FASTK copied to clipboard
Understanding how kmers are counted
I want to understand how kmers are counted in FastK and how that affects the totals in merquryFK calculations.
Why do the total values in completeness.stats and qv files differ so much? What do they represent and how they relate to each other? I run merquryfk with a single genome assembled using Pacbio HiFi and HiC data, and run against an Illumina kmer dataset.
# mMelMel1_T1.qv
Assembly No Support Total Error % QV
GCA_922984935.2.subset 6005 7999890 0.0024 46.2
# mMelMel1_T1.completeness.stats
Assembly Region Found Total % Covered
GCA_922984935.2.subset all 2268391877 2268397787 100.00
From Merqury,
The Total in QV are kmers that are 'present' in the assembly.

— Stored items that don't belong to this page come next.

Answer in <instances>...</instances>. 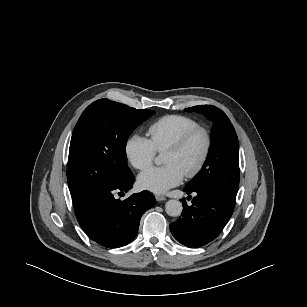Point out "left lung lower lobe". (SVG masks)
Returning a JSON list of instances; mask_svg holds the SVG:
<instances>
[{
  "label": "left lung lower lobe",
  "instance_id": "0a47b994",
  "mask_svg": "<svg viewBox=\"0 0 307 307\" xmlns=\"http://www.w3.org/2000/svg\"><path fill=\"white\" fill-rule=\"evenodd\" d=\"M187 194L196 196L192 205L184 203L181 217L170 224L174 238L187 247H200L215 239L229 221L234 202L228 200L219 192L203 187H185Z\"/></svg>",
  "mask_w": 307,
  "mask_h": 307
}]
</instances>
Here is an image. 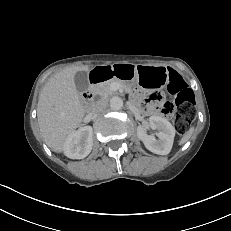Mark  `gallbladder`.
Wrapping results in <instances>:
<instances>
[{"instance_id":"gallbladder-1","label":"gallbladder","mask_w":231,"mask_h":231,"mask_svg":"<svg viewBox=\"0 0 231 231\" xmlns=\"http://www.w3.org/2000/svg\"><path fill=\"white\" fill-rule=\"evenodd\" d=\"M75 85L78 91H84L88 88V78L84 71H78L74 77Z\"/></svg>"}]
</instances>
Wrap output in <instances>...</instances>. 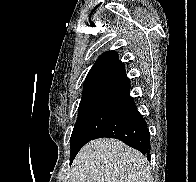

So if there is one specific kmer found 3 times in the assembly, but never in the reads, it is counted as 3 error kmers (no suppurt). The 3 error kmers are part of the Total.
The Total in completeness are distinct solid kmers in the reads. In other words, a kmer that is present over a certain frequency in the reads is counted as one kmer. I forgot how exactly the Total is computed in MerquryFK completeness. It's likely that it is only filtering out kmers with frequency of 1, which is the default in FastK? Might be a good question for Gene.
We expected the opposite because the total for QC is ~8M whereas the total for Completeness is ~2.2B.